But after Islamic State jihadists torched his dear piano, he fled to Germany where he now sings to audiences of a troubles in his home country.
“The piano, this is my life. This is in my heart,” a immature musician, dressed in jeans and a keffiyeh scarf, tells AFP.
On a new day in Berlin, Ahmad throws off his carrier and rushes to the grand piano in a unison gymnasium where he’ll be behaving usually a few hours later.
He plays a few arpeggios on a radiant instrument.
In his concerts, he sings in Arabic about water, a plateau nearby the Syrian collateral and a “stolen dreams” of a people.
In Damascus, his piano “was a thing we loving a most.”
He rolled it out into a streets of a Palestinian stay of Yarmuk, amid the hull of a city. Children used to mount in a round around him, singing together about wish in face of war, a fast and a bombs.
But final year on Apr 17th, his birthday, IS jihadists reduced the instrument to ashes.
“When a minions of a Islamic State burnt my piano, we motionless to leave,” he said, vocalization of his tiresome odyssey in swarming boats before he finally reached Europe’s shores.
The excursion also meant he had to leave his mother and dual sons behind in Syria.
Music is in Ahmad’s blood. He started personification piano when he was 5 and his father — who is blind — is a violinist and low-pitched instrument maker.
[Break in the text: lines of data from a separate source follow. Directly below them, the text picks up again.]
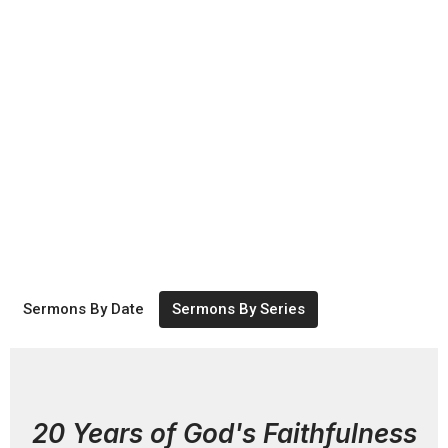
Sermons By Date
Sermons By Series
20 Years of God's Faithfulness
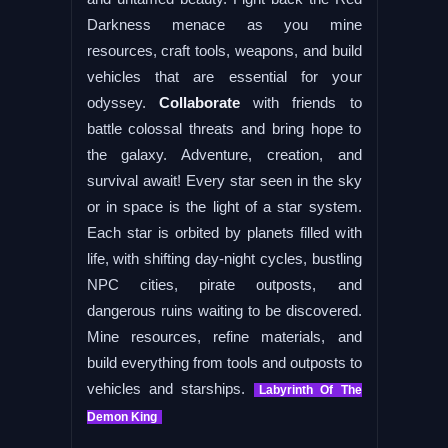
Darkness menace as you mine
resources, craft tools, weapons, and build
vehicles that are essential for your
odyssey.
Collaborate
with friends to
battle colossal threats and bring hope to
the galaxy. Adventure, creation, and
survival await! Every star seen in the sky
or in space is the light of a star system.
Each star is orbited by planets filled with
life, with shifting day-night cycles, bustling
NPC cities, pirate outposts, and
dangerous ruins waiting to be discovered.
Mine resources, refine materials, and
build everything from tools and outposts to
vehicles and starships.
Labyrinth Of The
Demon King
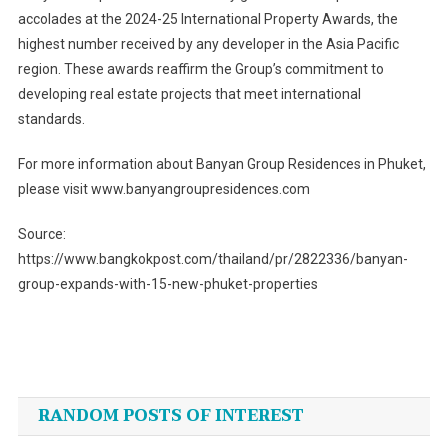
accolades at the 2024-25 International Property Awards, the
highest number received by any developer in the Asia Pacific
region. These awards reaffirm the Group’s commitment to
developing real estate projects that meet international
standards.
For more information about Banyan Group Residences in Phuket,
please visit www.banyangroupresidences.com
Source:
https://www.bangkokpost.com/thailand/pr/2822336/banyan-
group-expands-with-15-new-phuket-properties
Post
navigation
RANDOM POSTS OF INTEREST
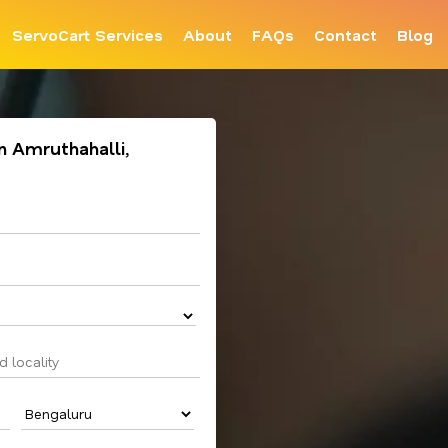
ServoCart Services
About
FAQs
Contact
Blog
in Amruthahalli,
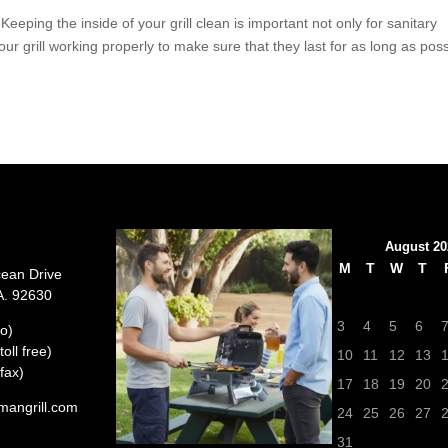
 the inside of your grill clean is important not only for sanitary
ur grill working properly to make sure that they last for as long as poss
August 20
M
T
W
T
cean Drive
A. 92630
3
4
5
6
o)
oll free)
10
11
12
13
fax)
17
18
19
20
mangrill.com
24
25
26
27
31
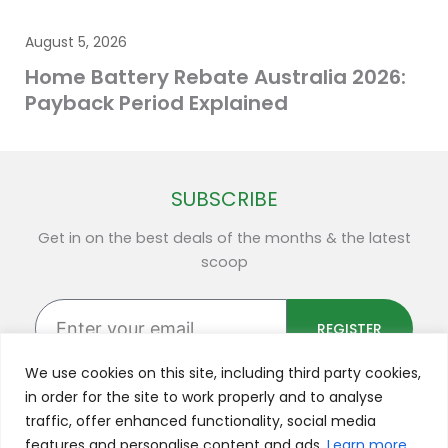
August 5, 2026
Home Battery Rebate Australia 2026:
Payback Period Explained
SUBSCRIBE
Get in on the best deals of the months & the latest
scoop
Enter
your
REGISTER
email
We use cookies on this site, including third party cookies,
in order for the site to work properly and to analyse
traffic, offer enhanced functionality, social media
F
Y
L
I
X
features and personalise content and ads.
Learn more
The two after achieved together, putting on concerts in a hull of Yarmuk.
Ahmad was posterior grave training on his instrument, study piano and music for 4 years during university in Homs, before his preparation was interrupted by war.
He reached Germany in Sep 2015 along with tens of thousands of other Syrian refugees.
Since then, he has been vital in a interloper home with his uncle in the western city of Wiesbaden nearby Frankfurt.
“It’s not perfect, though we have a room and people give us food and money,” he smiles.
He speaks English with a clever Arab accent, though when he talks about Germany, he uses an estimation of a German word, Deutschland.
“I like doing something for Doutchland since it (has done) a lot for me,” he says.
After a brief operation for a evening’s concert, he talks about how he had dreamed of entrance to Germany even before a war.
“Because it’s land of music. All a time we listened. Bechstein, Steinway. It is a land creation a piano,” he said.
And there were “very, very, really good pianists in Doutschland. we thought after my university, we need to go to Doutschland to perfume University. It is my dream with fight or but war.”
Since nearing in Germany, he has sought to move comfort to a residents of a haven seeker centre and a many children, behaving on a piano donated by a German cocktail thespian Herbert Groenemeyer.
Ahmad is unapproachable to list a venues where he has already given concerts in Germany. He says he has also had offers from France, Italy and “even America” but he wasn’t authorised to leave Germany until his haven focus had been approved.
By personification to German audiences, Ahmad says he hopes to banish their fears.
“Lots of people associate Syria with IS terrorists. But they see a Syrian on a lectern who reveres Beethoven and who can play Mozart,” he said.
Ahmad says a halls are full where he performs and he was even awarded a esteem in Bonn in Dec for his work. It was a Beethoven Prize given to people for their bid on interest of tellurian rights and freedom.
But when asked about his new-found fame, a immature musician exclaims: “I’m not a star. I’m a refugee!”
And when he thinks about a future, he usually sees a faces of his mother and his dual sons, whom he hopes to move over.